As preparations have begun for the single concert trailblazing comic Louis C.K. will perform in Jerusalem on August 18, Arab journalist, humorist and screenwriter Sayed Kashua is already upset because he fears the comic will betray the Palestinian cause—even though the comic has never declared his political views about the Middle East, other than to compare Israel and the Arabs on LNS to his two daughters having a tantrum fight. Or as Kashua put it on Friday, in his Ha’aretz column: “If he doesn’t cause a political scandal — me and Louis C.K. are finished.”

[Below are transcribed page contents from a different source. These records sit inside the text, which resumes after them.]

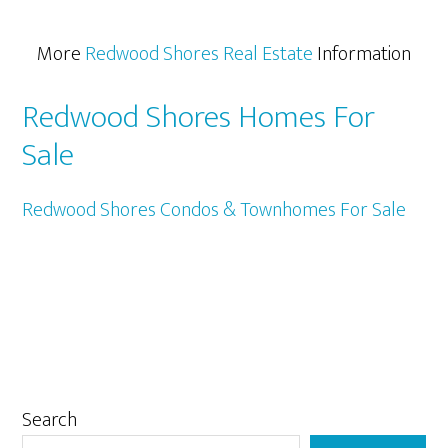
More
Redwood Shores Real Estate
Information
Redwood Shores Homes For
Sale
Redwood Shores Condos & Townhomes For Sale
Primary
Search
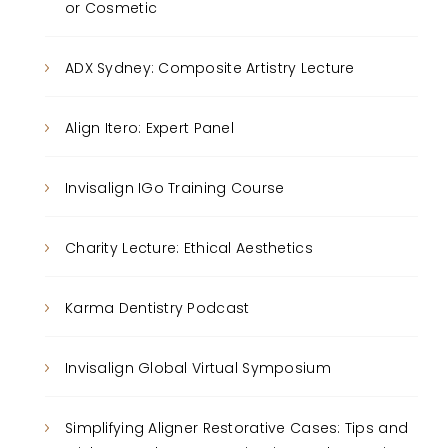
or Cosmetic
ADX Sydney: Composite Artistry Lecture
Align Itero: Expert Panel
Invisalign IGo Training Course
Charity Lecture: Ethical Aesthetics
Karma Dentistry Podcast
Invisalign Global Virtual Symposium
Simplifying Aligner Restorative Cases: Tips and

With brisk sales for the one-time event, and with prices reaching almost $200, Kashua already detects signs that the most innovative and popular American comic of the day is selling out the Arabs: he first announced his Israel concert on the Howard Stern radio show, Howard Stern whom Kashua calls “the shallow racist who thinks that if he were Israel he’s have eliminated all the citizens of Gaza in five minutes. Who claims that the Jews arrived at a totally empty place, that there were no inhabitants in that desert.”
Kashua sees the Louis C.K. visit as far more than a cultural event — to him this is a political event which legitimizes Israel’s policy, especially in Jerusalem, although the Pais Arena, where the concert is scheduled to take place, is just inside the ancient “green line” separating the pre- and post-1967 eternal city.

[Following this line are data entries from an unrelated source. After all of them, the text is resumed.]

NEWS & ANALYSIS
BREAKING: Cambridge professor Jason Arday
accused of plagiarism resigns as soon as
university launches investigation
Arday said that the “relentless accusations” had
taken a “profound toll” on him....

Kashua declared that he is suspending his binge watching of the Louis C.K. hit online for-pay series Horace and Pete until after the comic’s short tour of the holy land. “Only if he causes a political scandal that will dominate the local and world press, will I forgive him,” Kashua vowed. “And not something about a regional peace and a hope for equality, but the kind of criticism that would force the state leaders to enact anew law that bans the entry of artists who support free speech.”
Until then, Kashua promises, Louis C.K. can forget about his next three bucks.
Sayed Kashua was born in the Arab Israeli town of Tira. After a successful career as columnist for Ha’aretz and screenwriter for Israel TV (“Arab Labor”), in which he examined honestly and humorously his ambivalence as a successful Arab intellectual in Israel’s Jewish society, Kashua moved to Chicago, Illinois, with his wife and three children, to teach at the University of Chicago, as well as at the University of Illinois at Urbana–Champaign.